GRADE classifies certainty of evidence into 4 categories: ‘High’, ‘Moderate’, ‘Low’, or ‘Very Low’. Study limitations allow downgrading the certainty of evidence but only with 2 levels. This is a problem because randomized trials start out as having high-quality evidence. Hence if you detect numerous serious problems (and thus a very high risk of bias), the certainty of evidence would still not be classified as ‘very low’. There is no good justification for restricting the impact of study limitations to only 2 levels of certainty. What if there is a flaw that makes the study results useless? This seems to be a dead angle in the GRADE system.
I've recently done a course on systematic reviews that had a short section on GRADE. Now, I may have things wrong, but I did not find GRADE to be a very bad system. In a systematic review at least, GRADE is applied to the collected evidence for an outcome, not to individual studies.

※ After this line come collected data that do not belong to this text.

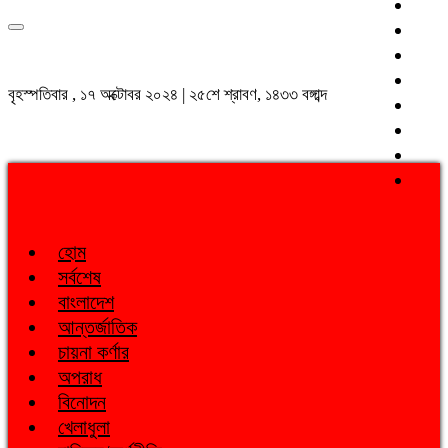
বৃহস্পতিবার , ১৭ অক্টোবর ২০২৪ | ২৫শে শ্রাবণ, ১৪৩৩ বঙ্গাব্দ
হোম
সর্বশেষ
বাংলাদেশ
আন্তর্জাতিক
চায়না কর্ণার
অপরাধ
বিনোদন
খেলাধুলা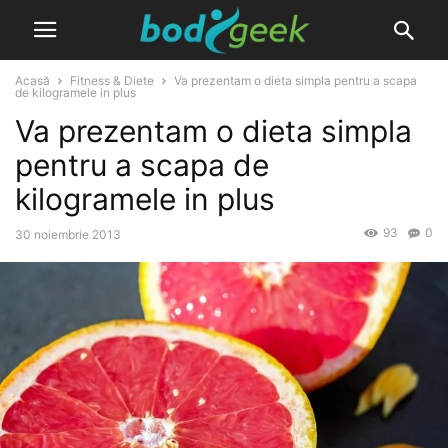
Acasă
Fitness & Diete
Va prezentam o dieta simpla pentru a scapa
de kilogramele in plus
Va prezentam o dieta simpla
pentru a scapa de
kilogramele in plus
93
0
30 noiembrie 2013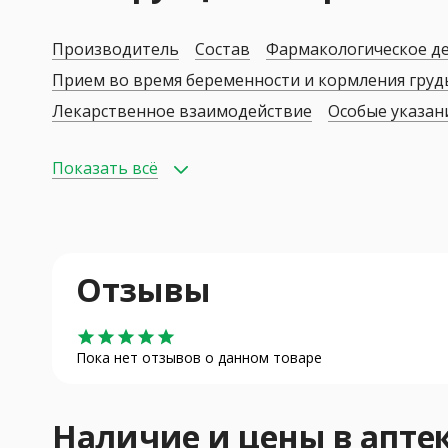
Производитель
Состав
Фармакологическое д
Прием во время беременности и кормления гру
Лекарственное взаимодействие
Особые указан
Показать всё
Отзывы
star
star
star
star
star
Пока нет отзывов о данном товаре
Наличие и цены в апт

First off, you decide if a study is so egregiously flawed that the results must be rubbish e.g. it looked at a population that is mostly different to your target population, or there is overt evidence of fraud. In that case, you don't include it in the systematic review at all. I don't believe unblinded studies with only subjective outcomes fit in that category, because if all the patients were suddenly rising up from their beds and reporting 'cured' levels of SF-36, and 6 months later 90% were still in that 'healthy' range, then the study could well be indicating that the treatment is useful. If there were those sort of results in a decent sized unblinded study of people with well-defined ME/CFS, I'd be thinking hard about trying the treatment, even if the outcomes were subjective. So, I think the GET and CBT studies mostly qualify to be in reviews.
Then, my understanding is that an outcome from RCTs starts at 'high' certainty and is assessed against 5 criteria. Risk of bias is one of the five. For each criteria, you can downgrade the particular RCT outcome by one or two. So, I think it's clear that the CBT and GET outcomes drop by two categories to low certainty due to a high risk of bias. The other categories almost certainty add some further downgrades, for indirectness, for inconsistency (different results from different studies), for imprecision and for publication bias.
On indirectness, most BPS studies would be downgraded for ME/CFS outcomes due to poor selection criteria.
Outcomes could be downgraded for inconsistency if the few studies with objective criteria did not find an objective increase in activity, while the subjective reporting did, for example.
For imprecision, if there is a risk that important harms were not considered (as would be the case in ME/CFS studies that did not track activity for a long enough period when there are hints of substantial harm coming from non-trial sources), then the outcome would be downgraded.
Publication bias is where there is some evidence that studies that don't show a favourable effect of the intervention are not getting published. There are several ways to work that out, including looking at trial registers.
And then there's more. Having got the outcome, with it's 'Very Low' certainty rating, you can make some comment about the size of the benefit. Even if all the studies are consistently reporting a benefit, if the benefit is small, within the range that would often be seen with ineffective but hyped treatments in unblinded situations, then you can report that there is a very low certainty that the reported small benefit is real.
As with many tools, it's not so much the quality of the tool, as the quality of the person using it. Yes, to a certain extent, the GRADE outcome is subject to the prejudices of the person using it. What GRADE does is provide a framework for analysis and a requirement that assumptions that have been made are reported and made explicit. I think it's ok.
Here's a
link to the handbook.
(And edited to add publication bias, which I had forgotten about.)